What would be helpful for you?

A maid? Picking up prepared food from the store? Sending out the laundry? Someone to run errands? Getting a babysitter?

You might have a household concierge service in your area - they'd do just about anything for you.


----------



## Andy1001

Mrs.Carey said:


> Hey guys I’m new here. I have been married for six years I’ve been with my husband for 11 and we have three children. I am what I like to call a super mom with ADHD (LOL) I rarely get tired and I do all the household work, all the work with our children and some, while my husband does literally absolutely nothing! Don’t get me wrong I love my husband more than anything but I am at my wits end! I have tried talking to him about helping me more we have fought about him helping me more I have left for a night or two because he won’t help me more I’ve done it all! I am exhausted I don’t know what else to do! I have brought up marriage counseling I thousand times yet I could never get him to go! I know he loves me so that’s not a question but I’m lost!
> Any advice will be greatly appreciated


Do what you have to for you and the children.Dont cook or do any laundry for your husband,when he complains tell him the maid has retired.
He will soon get the message.


----------



## chillymorn69

How about just backing off some of the many things you do.

And if or when he notices just say well I can't do everything how about a hand with some of this stuff.


----------



## minimalME

chillymorn69 said:


> How about just backing off some of the many things you do.
> 
> And if or when he notices just say well I can't do everything how about a hand with some of this stuff.


She's already asked him for help.

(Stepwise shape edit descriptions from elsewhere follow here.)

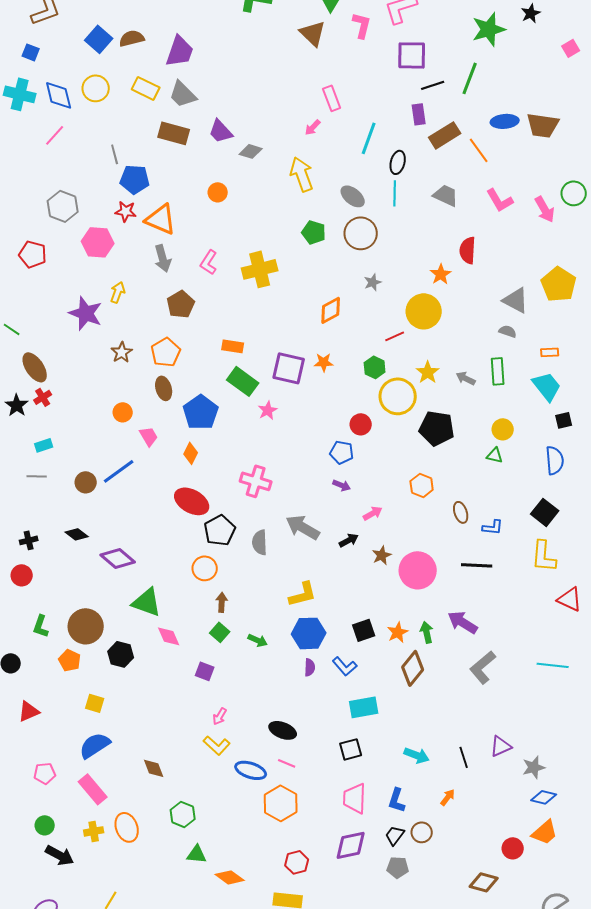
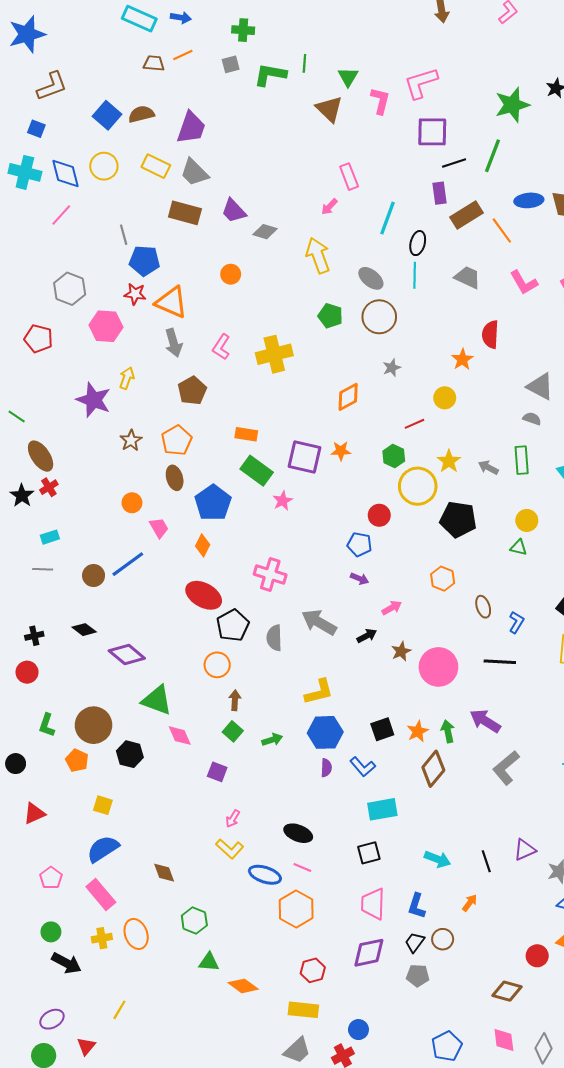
yellow circle: (424, 311) -> (445, 398), size x0.6
blue L-shape: (493, 527) -> (516, 622), turned -65
green arrow: (258, 640) -> (272, 740), turned -42
pink pentagon: (45, 773) -> (51, 878), turned -30

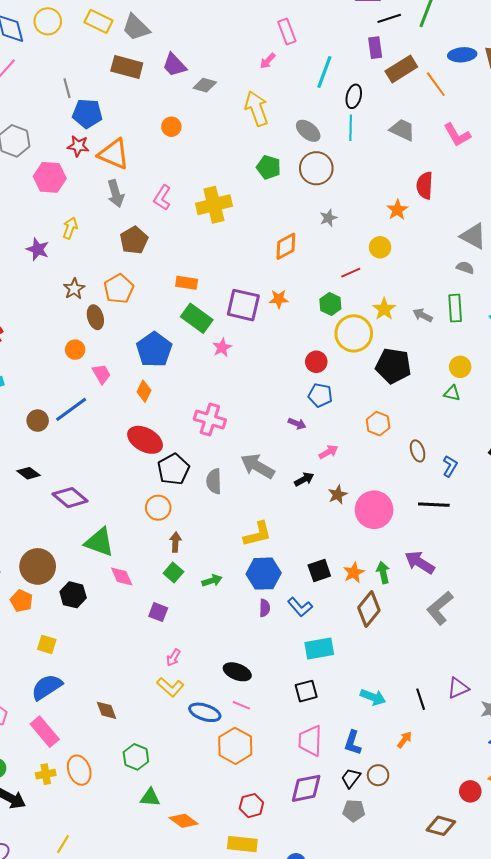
purple star: (94, 400) -> (38, 249), size x0.7
brown ellipse: (175, 478) -> (95, 317), moved
blue pentagon: (359, 544) -> (320, 395), moved

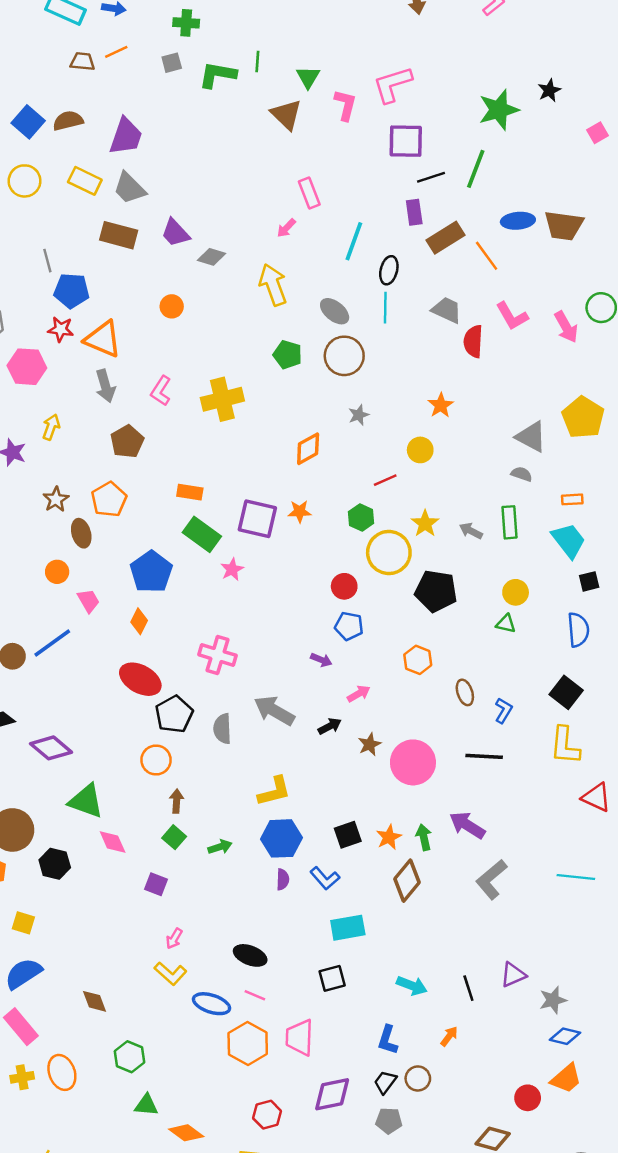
red semicircle: (425, 185) -> (473, 341), moved
pink trapezoid: (310, 741) -> (300, 1037), moved

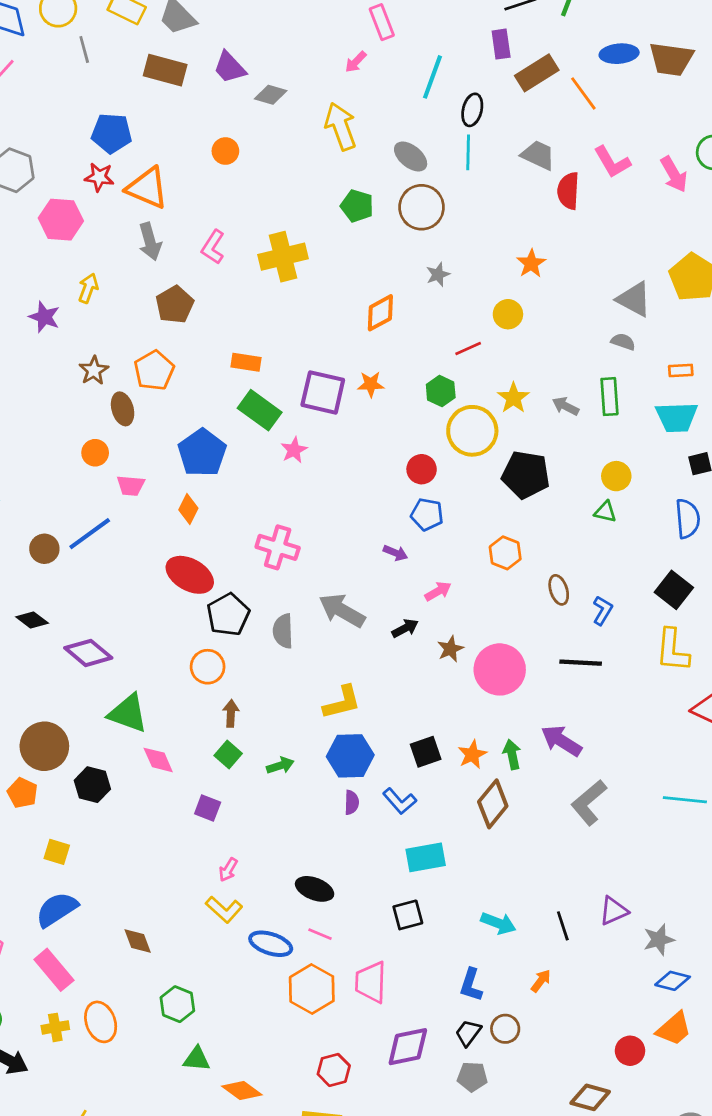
gray line: (47, 261) -> (84, 50), moved
cyan trapezoid: (569, 540) -> (677, 417), turned 126
pink trapezoid: (88, 601) -> (131, 486), turned 125

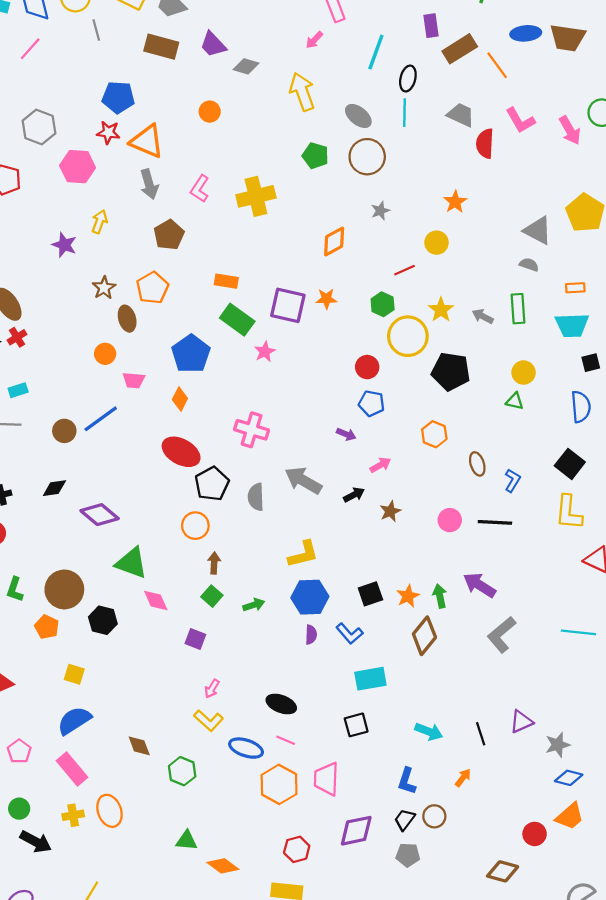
black diamond: (32, 620) -> (54, 488), turned -45
pink circle: (500, 669) -> (450, 520), moved, size x0.6
green hexagon: (177, 1004) -> (182, 771), moved

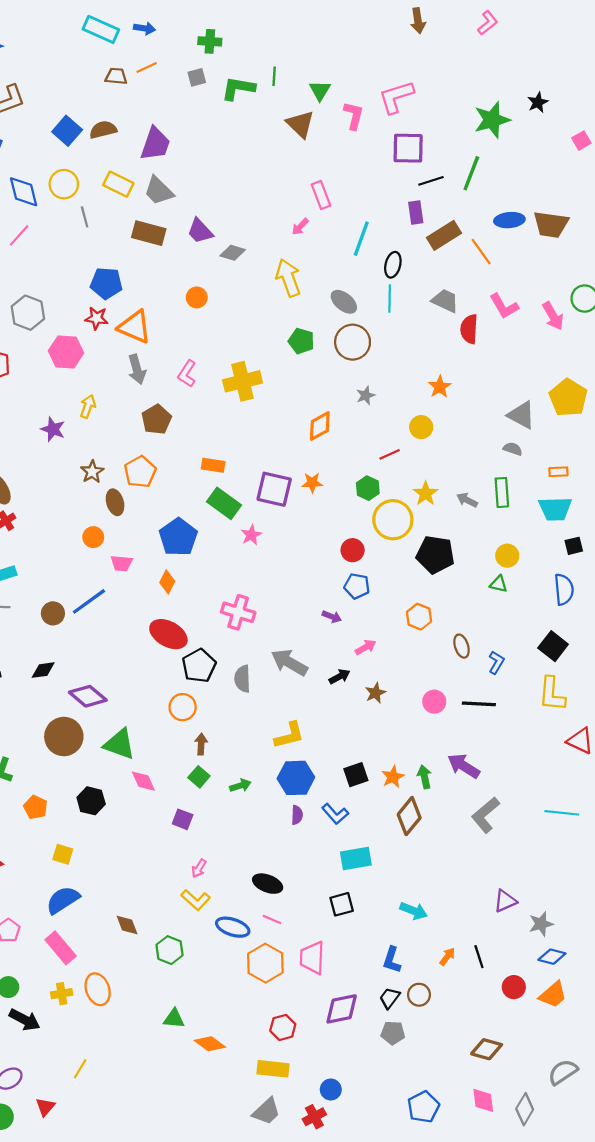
brown circle: (64, 589) -> (64, 737), moved
black line: (481, 734) -> (479, 957), moved
red circle: (535, 834) -> (514, 987), moved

Bringing it up over and over becomes nagging, and we all know how much men love that. :smthumbup:


----------



## chillymorn69

minimalME said:


> She's already asked him for help. Bringing it up over and over becomes nagging, and we all know how much men love that. :smthumbup:


Maybe all the stuff she does don't matter as much to him! Maybe he feels it overkill! Maybe his standards are different than hers. 

Y point being if thats the case then shes doing it fo her because its not important for him to have everything perfect.

Kind of like a man working many hrs to bring home more money for his family even though the wife might be happier with less money and more of his time to spend with the family.

I find that in some cases the one doing all the extra house work want it done on their timeline to their sepicifications .

And the one not pitching in might be thinking I give up everything or time I help I get backhanded comements like I do it this way or this needs done now etc etc.

Some people don't care how neat and clean things are so they will be less inclined to pich in on something they don't care about.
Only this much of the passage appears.